How will Doctor’s communicate on the Internet with their patients in the future?

In an article written by Noah Shachtman in 2001 he stated that – most doctors view the Internet as a waste of time.  His source was a report released by Forrester Research.  He said, “With fortunes being sunk into e-healthcare ventures, just how – and how quickly the medical profession goes online is a multi-billion dollar question. It is one with potentially tectonic public health implications.”

The Forrester report, “Why Doctors Hate the Net,” showed, at that time, fewer than 40 per cent of doctors using the Web as part of their practice.

In 2013, just 12 years later the situation is very different. In a truly 21st century article entitled  ‘The Doctor Will email you Now’ Keith Wagstaff writing in Time magazines ‘Techland’ section gives an example outlined by Dr Jay Parkinson of someone who wakes up one morning and thinks she might have a urinary tract infection. “First, she has to call and make an appointment,” says Parkinson. “Then she has to get in her car, drive to an surgery, talk to the receptionist and fill out paperwork. She then waits with about 10 sick people, sees the nurse, sees the doctor, sees the nurse again, sees the receptionist and then she has to go to the pharmacist. There are about 15 unnecessary people involved. The result is a lot of wasted time, both for those who are sick and for their employers, who have to deal with the lost productivity of a worker taking time off. Parkinson’s invention, ‘Sherpaa’ aims to make the whole process more cost- and time-efficient and works by a patient sending an email or making a call, the doctor takes out his or her iPhone and then fires off a prescription to the chemist.

He goes on to suggest that if you had a nasty cut you could take a photo of it, send it in, and a doctor would write back telling you whether it could be handled by the surgery or whether a visit to accident and emergency would be necessary. If the assessment of the photo indicated that surgery would be required then the doctor would be able to set up an appointment with the right specialist and tell you how to cope with looking after the injury in the mean time.

This may sound very futuristic but the idea – to cut costs by eliminating unnecessary doctor visits seems a good one, although one can imagine that many doctors might not be that happy to dole out medication or advice without actually seeing the patient.
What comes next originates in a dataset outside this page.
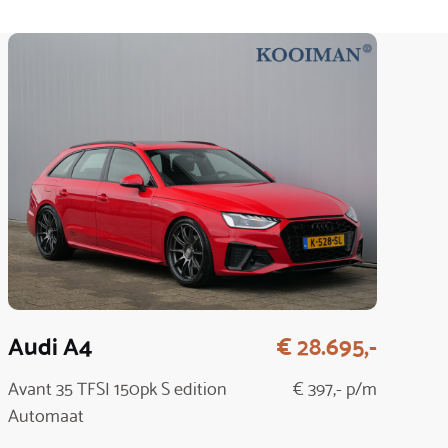
Audi A4
€ 28.695,-
Avant 35 TFSI 150pk S edition
€ 397,- p/m
Automaat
This is one way in which doctors could communicate with their patients, and there are many others, and will be even more that we have yet to imagine, in the future.

At the age of 36 however, Dr Jay Parkinson has his mind firmly made up about how doctors will communicate with their patients in the future.  He is convinced that the idea behind his invention marks the beginning of a new era in medicine and says.

“For me, that’s the future of healthcare. When our generation is running things, that’s what healthcare is going to be.”